■ **Material provided**
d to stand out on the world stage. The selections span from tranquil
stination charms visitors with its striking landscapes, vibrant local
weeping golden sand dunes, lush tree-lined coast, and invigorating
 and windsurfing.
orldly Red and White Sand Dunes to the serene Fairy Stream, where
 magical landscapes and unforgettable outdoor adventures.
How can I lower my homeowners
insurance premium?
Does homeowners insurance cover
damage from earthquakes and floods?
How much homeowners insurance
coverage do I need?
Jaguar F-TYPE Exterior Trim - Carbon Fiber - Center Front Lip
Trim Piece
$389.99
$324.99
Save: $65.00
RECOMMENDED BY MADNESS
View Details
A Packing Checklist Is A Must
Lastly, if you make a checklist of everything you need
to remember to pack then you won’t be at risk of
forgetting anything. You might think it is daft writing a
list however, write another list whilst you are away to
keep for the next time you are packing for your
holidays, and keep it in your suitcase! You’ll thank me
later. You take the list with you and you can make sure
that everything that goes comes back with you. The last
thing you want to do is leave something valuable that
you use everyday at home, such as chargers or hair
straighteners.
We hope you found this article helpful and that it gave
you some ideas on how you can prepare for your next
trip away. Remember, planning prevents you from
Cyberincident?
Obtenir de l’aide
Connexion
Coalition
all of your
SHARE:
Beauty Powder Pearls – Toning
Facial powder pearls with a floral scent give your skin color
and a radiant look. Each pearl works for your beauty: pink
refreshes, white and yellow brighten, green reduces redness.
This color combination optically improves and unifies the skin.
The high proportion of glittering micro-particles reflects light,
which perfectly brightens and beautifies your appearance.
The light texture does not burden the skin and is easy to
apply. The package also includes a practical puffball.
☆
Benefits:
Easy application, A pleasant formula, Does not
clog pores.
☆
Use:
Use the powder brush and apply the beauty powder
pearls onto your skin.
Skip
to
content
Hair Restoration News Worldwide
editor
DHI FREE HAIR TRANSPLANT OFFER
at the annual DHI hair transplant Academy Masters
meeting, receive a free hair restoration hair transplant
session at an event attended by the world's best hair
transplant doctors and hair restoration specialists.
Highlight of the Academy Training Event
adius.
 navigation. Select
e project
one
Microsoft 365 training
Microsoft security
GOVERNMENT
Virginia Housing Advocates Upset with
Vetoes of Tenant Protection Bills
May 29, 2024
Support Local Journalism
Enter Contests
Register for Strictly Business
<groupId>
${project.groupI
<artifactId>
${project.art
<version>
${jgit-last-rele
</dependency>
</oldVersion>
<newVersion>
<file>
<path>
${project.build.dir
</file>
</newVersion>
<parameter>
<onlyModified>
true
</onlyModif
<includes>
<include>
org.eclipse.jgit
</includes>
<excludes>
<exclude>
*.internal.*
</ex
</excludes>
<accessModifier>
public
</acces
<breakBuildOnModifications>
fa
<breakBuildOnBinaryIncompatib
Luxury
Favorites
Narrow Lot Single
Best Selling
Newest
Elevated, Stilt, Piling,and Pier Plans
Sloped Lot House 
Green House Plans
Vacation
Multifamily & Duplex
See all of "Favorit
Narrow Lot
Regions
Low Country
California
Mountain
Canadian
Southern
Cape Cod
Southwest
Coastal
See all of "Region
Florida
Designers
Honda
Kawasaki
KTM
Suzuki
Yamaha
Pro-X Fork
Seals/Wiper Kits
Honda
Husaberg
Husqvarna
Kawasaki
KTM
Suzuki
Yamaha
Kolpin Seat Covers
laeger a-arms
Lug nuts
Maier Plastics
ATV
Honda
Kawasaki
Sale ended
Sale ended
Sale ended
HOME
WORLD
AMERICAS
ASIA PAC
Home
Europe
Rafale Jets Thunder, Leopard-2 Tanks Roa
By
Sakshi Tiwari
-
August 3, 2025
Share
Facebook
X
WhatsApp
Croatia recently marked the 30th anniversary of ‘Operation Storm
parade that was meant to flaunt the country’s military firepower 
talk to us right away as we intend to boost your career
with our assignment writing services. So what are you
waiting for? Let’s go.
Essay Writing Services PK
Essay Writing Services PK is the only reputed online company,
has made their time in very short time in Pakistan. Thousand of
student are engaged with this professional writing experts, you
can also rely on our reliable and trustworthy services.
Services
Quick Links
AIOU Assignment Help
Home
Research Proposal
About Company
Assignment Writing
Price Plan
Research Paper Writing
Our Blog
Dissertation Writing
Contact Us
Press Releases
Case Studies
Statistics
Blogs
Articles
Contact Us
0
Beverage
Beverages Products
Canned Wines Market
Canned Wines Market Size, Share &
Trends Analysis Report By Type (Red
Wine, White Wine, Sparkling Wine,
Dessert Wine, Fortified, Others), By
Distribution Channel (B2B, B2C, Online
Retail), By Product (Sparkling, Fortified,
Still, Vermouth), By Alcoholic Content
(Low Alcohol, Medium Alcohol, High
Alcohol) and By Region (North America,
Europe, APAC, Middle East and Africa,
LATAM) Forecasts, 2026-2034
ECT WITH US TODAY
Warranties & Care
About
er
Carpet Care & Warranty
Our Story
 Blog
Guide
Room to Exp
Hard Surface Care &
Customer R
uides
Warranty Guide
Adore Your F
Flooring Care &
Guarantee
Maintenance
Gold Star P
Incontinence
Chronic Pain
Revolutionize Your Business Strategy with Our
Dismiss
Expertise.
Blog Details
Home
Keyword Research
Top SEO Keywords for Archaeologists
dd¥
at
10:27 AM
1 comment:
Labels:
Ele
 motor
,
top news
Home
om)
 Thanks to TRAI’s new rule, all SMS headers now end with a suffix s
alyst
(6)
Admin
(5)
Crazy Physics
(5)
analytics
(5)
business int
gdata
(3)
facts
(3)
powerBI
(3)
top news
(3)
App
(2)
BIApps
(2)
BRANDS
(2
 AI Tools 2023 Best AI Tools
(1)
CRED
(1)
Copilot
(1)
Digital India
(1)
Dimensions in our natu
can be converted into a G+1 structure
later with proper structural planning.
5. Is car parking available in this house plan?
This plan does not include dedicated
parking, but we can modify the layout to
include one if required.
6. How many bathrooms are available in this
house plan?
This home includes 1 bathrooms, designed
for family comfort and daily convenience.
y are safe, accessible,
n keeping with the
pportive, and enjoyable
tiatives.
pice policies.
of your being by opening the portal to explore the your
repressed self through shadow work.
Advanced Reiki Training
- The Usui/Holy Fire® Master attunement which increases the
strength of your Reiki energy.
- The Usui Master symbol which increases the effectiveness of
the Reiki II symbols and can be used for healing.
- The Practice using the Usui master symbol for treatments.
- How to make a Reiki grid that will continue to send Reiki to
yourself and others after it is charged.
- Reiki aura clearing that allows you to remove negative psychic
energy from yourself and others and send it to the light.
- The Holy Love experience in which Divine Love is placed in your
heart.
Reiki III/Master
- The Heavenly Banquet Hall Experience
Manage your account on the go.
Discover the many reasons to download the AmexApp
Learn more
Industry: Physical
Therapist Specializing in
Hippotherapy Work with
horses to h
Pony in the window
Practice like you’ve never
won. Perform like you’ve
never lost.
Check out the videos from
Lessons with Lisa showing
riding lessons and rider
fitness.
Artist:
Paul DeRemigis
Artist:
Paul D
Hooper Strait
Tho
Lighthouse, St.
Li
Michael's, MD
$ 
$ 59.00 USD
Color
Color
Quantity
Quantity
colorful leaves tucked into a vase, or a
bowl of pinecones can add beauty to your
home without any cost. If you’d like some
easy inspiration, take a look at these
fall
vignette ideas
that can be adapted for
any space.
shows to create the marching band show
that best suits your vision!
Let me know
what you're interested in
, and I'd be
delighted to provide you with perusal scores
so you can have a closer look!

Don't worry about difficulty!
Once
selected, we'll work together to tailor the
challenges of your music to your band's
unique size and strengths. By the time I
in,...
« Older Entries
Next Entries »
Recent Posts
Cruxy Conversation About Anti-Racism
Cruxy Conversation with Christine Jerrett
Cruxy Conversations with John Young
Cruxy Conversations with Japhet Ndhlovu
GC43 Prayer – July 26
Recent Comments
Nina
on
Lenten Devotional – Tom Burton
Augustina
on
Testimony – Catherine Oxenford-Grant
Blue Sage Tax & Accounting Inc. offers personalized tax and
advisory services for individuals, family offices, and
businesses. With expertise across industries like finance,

■ **Brief**
The word "like" is the filter: copy every line of the listing above that contains it.

■ **Reply**
Practice like you’ve never
won. Perform like you’ve
home without any cost. If you’d like some
businesses. With expertise across industries like finance,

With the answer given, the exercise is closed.